Saturday, June 25, 2011

The Perils of Potpreneurship Redux: Yan Ebyam Arrested

We're still waiting for all the details about this, but apparently a well-known medical marijuana entrepreneur, Yan Ebyam, was arrested by Yuba-Sutter drug enforcement agents in Sacramento on Tuesday, along with eleven others. He's since been released on $150,000 bond.

According to the Orland Press Register, Ebyam was running a massive growing operation in Sacramento and Sutter Counties; the paper reports that 2,168 marijuana plants were seized at the Jopson family farm in Rio Oso, along with 3,305 plants at the Cal-Nevada Wholesale Florist in Sacramento. The Jopsons, a well-respected Sutter County farming family, had switched from tomato to marijuana cultivation in late 2010, with hopes of harvesting a $24 million crop in the first year and retiring on the proceeds. Apparently, the night-time glow of growing lights in the farm's greenhouses attracted the attention of a County deputy, and the scarcity of actual flowers at Cal-Nevada aroused further suspicion; subsequent surveillance flyovers revealed the operation's massive scale. While the Jopson farm claimed to operate as a collective within the scope of Prop 215, it had no members, and investigators have identified a number of bank accounts containing hundreds of thousands of dollars.

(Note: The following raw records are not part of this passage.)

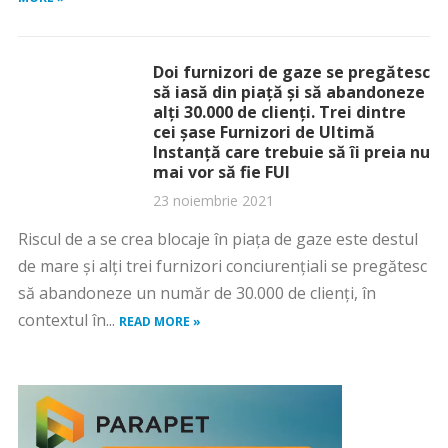
Doi furnizori de gaze se pregătesc
să iasă din piață și să abandoneze
alți 30.000 de clienți. Trei dintre
cei șase Furnizori de Ultimă
Instanță care trebuie să îi preia nu
mai vor să fie FUI
23 noiembrie 2021
Riscul de a se crea blocaje în piaţa de gaze este destul
de mare şi alţi trei furnizori conciurențiali se pregătesc
să abandoneze un număr de 30.000 de clienţi, în
contextul în...
READ MORE »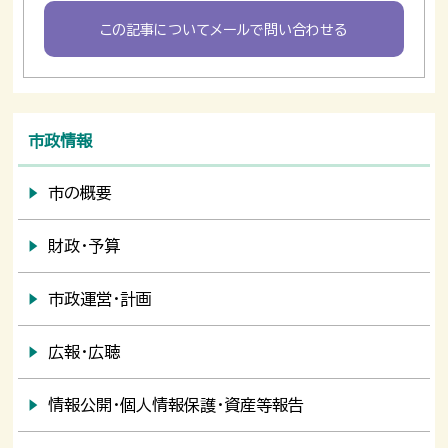
この記事についてメールで問い合わせる
市政情報
市の概要
財政・予算
市政運営・計画
広報・広聴
情報公開・個人情報保護・資産等報告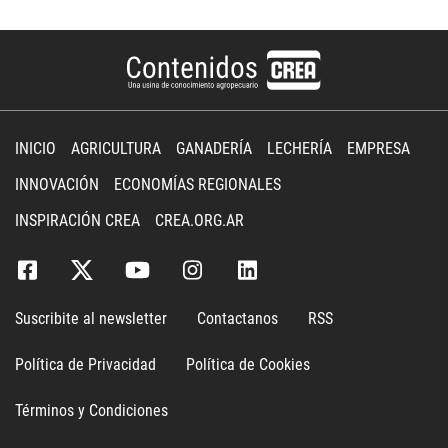
INICIO
AGRICULTURA
GANADERÍA
LECHERÍA
EMPRESA
INNOVACIÓN
ECONOMÍAS REGIONALES
INSPIRACIÓN CREA
CREA.ORG.AR
Suscribite al newsletter
Contactanos
RSS
Política de Privacidad
Política de Cookies
Términos y Condiciones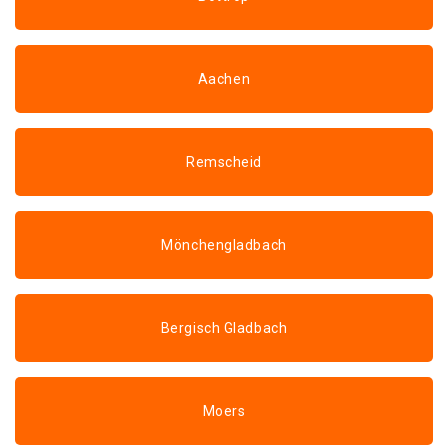
Aachen
Remscheid
Mönchengladbach
Bergisch Gladbach
Moers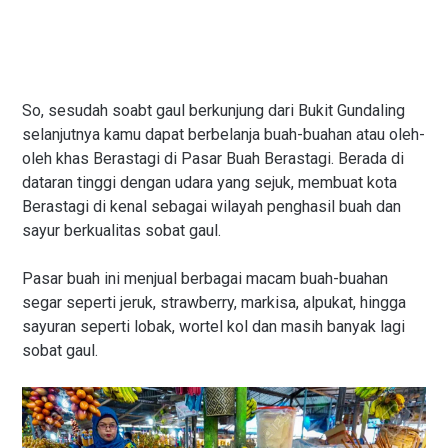
So, sesudah soabt gaul berkunjung dari Bukit Gundaling
selanjutnya kamu dapat berbelanja buah-buahan atau oleh-
oleh khas Berastagi di Pasar Buah Berastagi. Berada di
dataran tinggi dengan udara yang sejuk, membuat kota
Berastagi di kenal sebagai wilayah penghasil buah dan
sayur berkualitas sobat gaul.
Pasar buah ini menjual berbagai macam buah-buahan
segar seperti jeruk, strawberry, markisa, alpukat, hingga
sayuran seperti lobak, wortel kol dan masih banyak lagi
sobat gaul.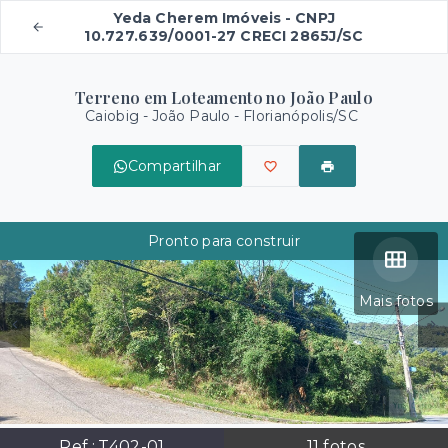
Yeda Cherem Imóveis - CNPJ
10.727.639/0001-27 CRECI 2865J/SC
Terreno em Loteamento no João Paulo
Caiobig -
João Paulo - Florianópolis/SC
Compartilhar
Pronto para construir
Mais fotos
Ref.:
T402-01
11
fotos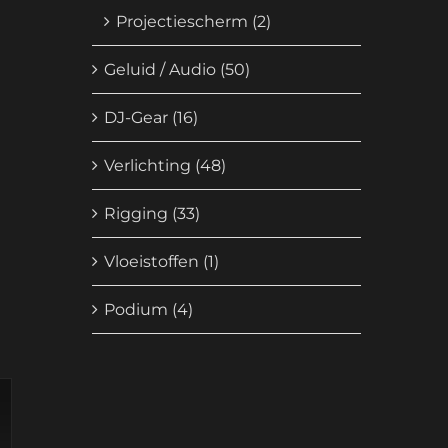
Projectiescherm
(2)
Geluid / Audio
(50)
DJ-Gear
(16)
Verlichting
(48)
Rigging
(33)
Vloeistoffen
(1)
Podium
(4)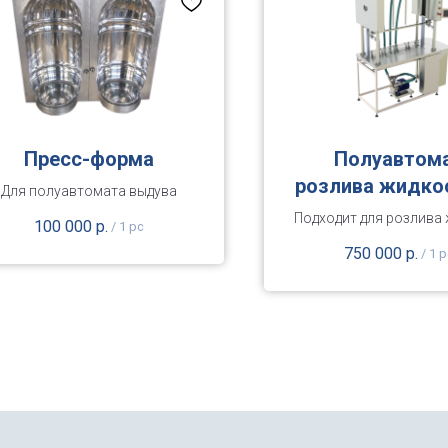
Пресс-форма
Полуавтом
розлива жидко
Для полуавтомата выдува
тару 0,5 – 10
Подходит для розлива 
100 000
р.
/
1 pc
(весовой, 4 гол
вязких продуктов, в т
750 000
р.
/
1 p
с сильным пенообраз
опускание
в тару до 16 кг.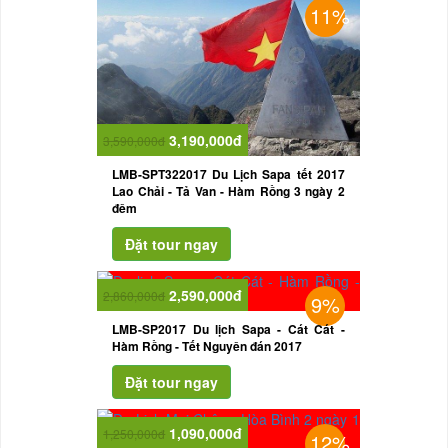
11%
3,190,000đ
3,590,000đ
LMB-SPT322017 Du Lịch Sapa tết 2017
Lao Chải - Tả Van - Hàm Rồng 3 ngày 2
đêm
2,590,000đ
2,860,000đ
9%
LMB-SP2017 Du lịch Sapa - Cát Cát -
Hàm Rồng - Tết Nguyên đán 2017
1,090,000đ
1,250,000đ
12%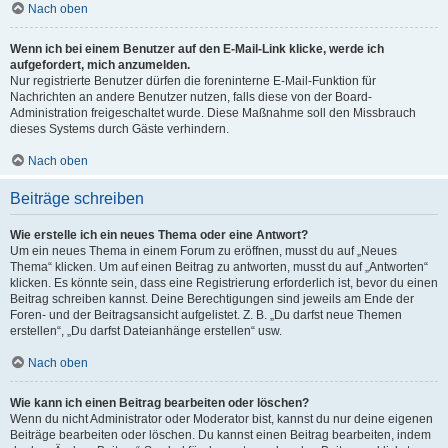
Nach oben
Wenn ich bei einem Benutzer auf den E-Mail-Link klicke, werde ich
aufgefordert, mich anzumelden.
Nur registrierte Benutzer dürfen die foreninterne E-Mail-Funktion für
Nachrichten an andere Benutzer nutzen, falls diese von der Board-
Administration freigeschaltet wurde. Diese Maßnahme soll den Missbrauch
dieses Systems durch Gäste verhindern.
Nach oben
Beiträge schreiben
Wie erstelle ich ein neues Thema oder eine Antwort?
Um ein neues Thema in einem Forum zu eröffnen, musst du auf „Neues
Thema“ klicken. Um auf einen Beitrag zu antworten, musst du auf „Antworten“
klicken. Es könnte sein, dass eine Registrierung erforderlich ist, bevor du einen
Beitrag schreiben kannst. Deine Berechtigungen sind jeweils am Ende der
Foren- und der Beitragsansicht aufgelistet. Z. B. „Du darfst neue Themen
erstellen“, „Du darfst Dateianhänge erstellen“ usw.
Nach oben
Wie kann ich einen Beitrag bearbeiten oder löschen?
Wenn du nicht Administrator oder Moderator bist, kannst du nur deine eigenen
Beiträge bearbeiten oder löschen. Du kannst einen Beitrag bearbeiten, indem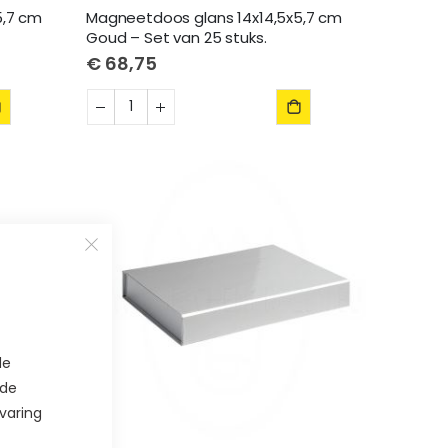
5,7 cm
Magneetdoos glans 14x14,5x5,7 cm
Goud – Set van 25 stuks.
€ 68,75
de
 de
varing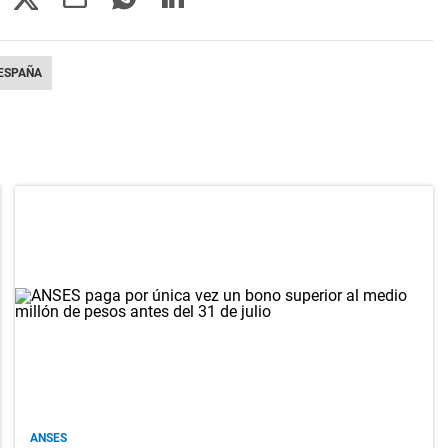
ESPAÑA
ANSES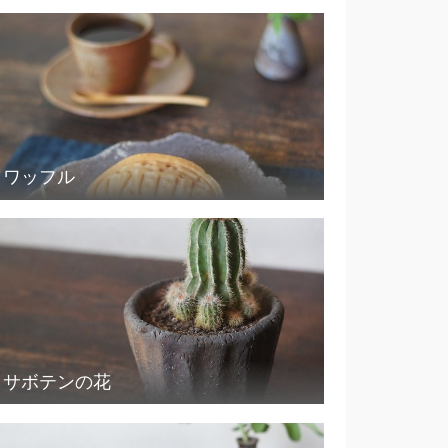
ワッフル
サボテンの花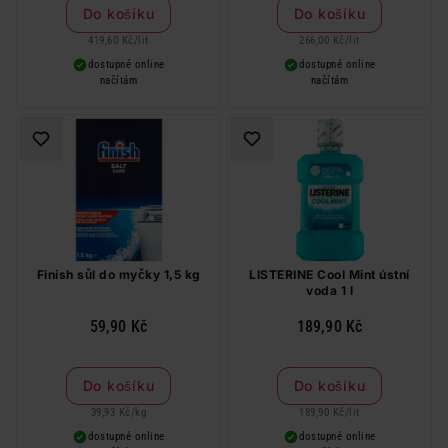
produkt zdarma. Neplatí na
Do košíku
Do košíku
barvy na vlasy a cestovní balení.
419,60 Kč
/
lit
266,00 Kč
/
lit
dostupné online
dostupné online
načítám
načítám
Finish sůl do myčky 1,5 kg
LISTERINE Cool Mint ústní
voda 1 l
59,90 Kč
189,90 Kč
Do košíku
Do košíku
39,93 Kč
/
kg
189,90 Kč
/
lit
dostupné online
dostupné online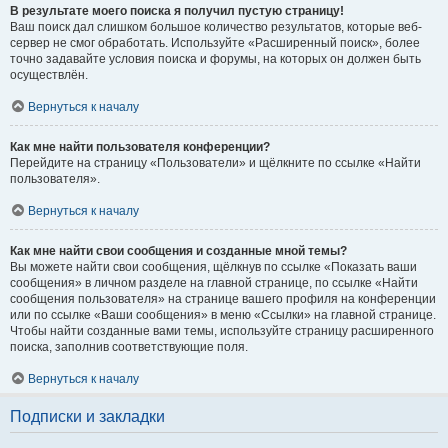
В результате моего поиска я получил пустую страницу!
Ваш поиск дал слишком большое количество результатов, которые веб-
сервер не смог обработать. Используйте «Расширенный поиск», более
точно задавайте условия поиска и форумы, на которых он должен быть
осуществлён.
Вернуться к началу
Как мне найти пользователя конференции?
Перейдите на страницу «Пользователи» и щёлкните по ссылке «Найти
пользователя».
Вернуться к началу
Как мне найти свои сообщения и созданные мной темы?
Вы можете найти свои сообщения, щёлкнув по ссылке «Показать ваши
сообщения» в личном разделе на главной странице, по ссылке «Найти
сообщения пользователя» на странице вашего профиля на конференции
или по ссылке «Ваши сообщения» в меню «Ссылки» на главной странице.
Чтобы найти созданные вами темы, используйте страницу расширенного
поиска, заполнив соответствующие поля.
Вернуться к началу
Подписки и закладки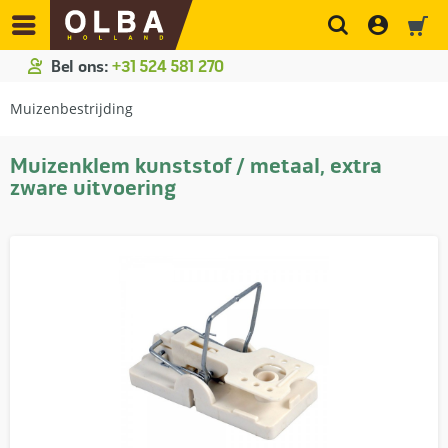
Bel ons:
+31 524 581 270
Muizenbestrijding
Muizenklem kunststof / metaal, extra
zware uitvoering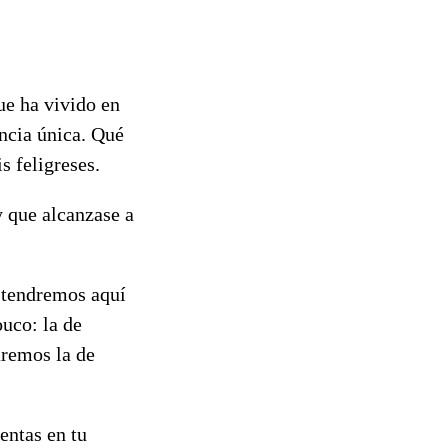
ue ha vivido en
encia única. Qué
s feligreses.
y que alcanzase a
 tendremos aquí
uco: la de
aremos la de
entas en tu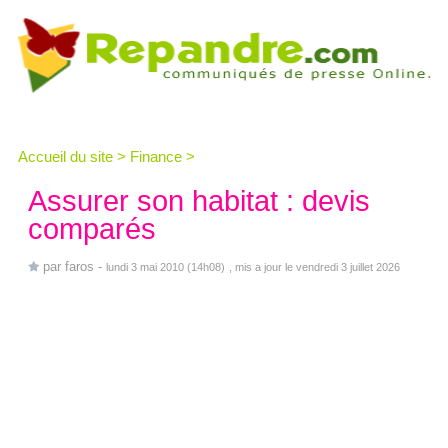
Accueil du site
>
Finance
>
Assurer son habitat : devis
comparés
par
faros
-
lundi 3 mai 2010 (14h08)
, mis a jour le vendredi 3 juillet 2026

We wrote about Ebyam last month, and while this news is unfortunate for medical marijuana advocates, it's far from surprising, as Ebyam is hardly the world's most savvy businessman. His first venture, a decade ago, involved buying used computer equipment from bankrupt start-ups in Silicon Valley; it ended in two and a half years in federal prison after a guilty plea for money laundering associated with sales of stolen routers and servers. Three years ago, he re-emerged in Oakland and attempted to start a large pot-growing operation; this effort fell apart after the first crop was destroyed by bugs and Ebyam clashed with a business partner. His next venture, involving large-scale cultivation in a 40,000 square foot Oakland warehouse, made national news, as he hired union workers and as Oakland city officials publicized the facility as part of their plan to issue limited growing permits. Unfortunately, with the publicity came break-ins and theft, leading Ebyam to move into the warehouse to stand guard at night. In addition to losing over $125,000 worth of marijuana to thieves, the city bowed to pressure from federal drug authorities and abandoned their plans to issue permits. So, if anyone was going to clash with his partners and move half his growing operation into a florist shop, and then tip off law enforcement by forgetting to grow flowers there, it would be Ebyam.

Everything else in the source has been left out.